• Task to complete:
Looking at the entries underneath, work out how many lines contain "PICANTO". Write only that number.

• Listed records:
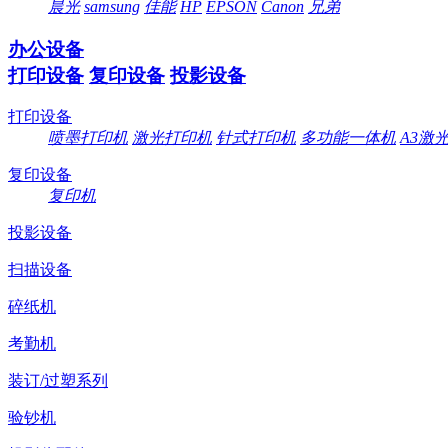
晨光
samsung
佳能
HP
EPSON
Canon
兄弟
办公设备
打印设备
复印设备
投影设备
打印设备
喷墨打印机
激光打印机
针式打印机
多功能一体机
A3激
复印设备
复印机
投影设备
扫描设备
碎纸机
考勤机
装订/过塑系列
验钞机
...
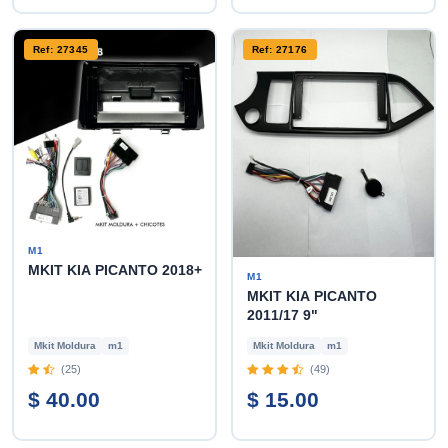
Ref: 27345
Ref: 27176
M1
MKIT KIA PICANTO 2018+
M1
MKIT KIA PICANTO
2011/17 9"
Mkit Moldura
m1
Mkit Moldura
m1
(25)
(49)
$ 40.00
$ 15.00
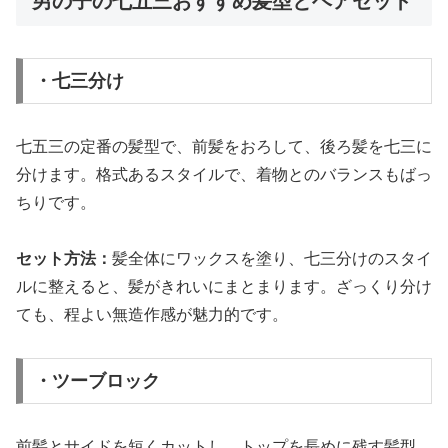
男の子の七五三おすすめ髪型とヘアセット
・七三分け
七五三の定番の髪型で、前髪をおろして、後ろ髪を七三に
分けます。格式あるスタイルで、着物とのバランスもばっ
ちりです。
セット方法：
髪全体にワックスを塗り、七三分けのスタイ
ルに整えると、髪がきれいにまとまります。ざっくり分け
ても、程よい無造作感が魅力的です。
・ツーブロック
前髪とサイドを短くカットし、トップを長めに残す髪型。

• Answer for the task:
2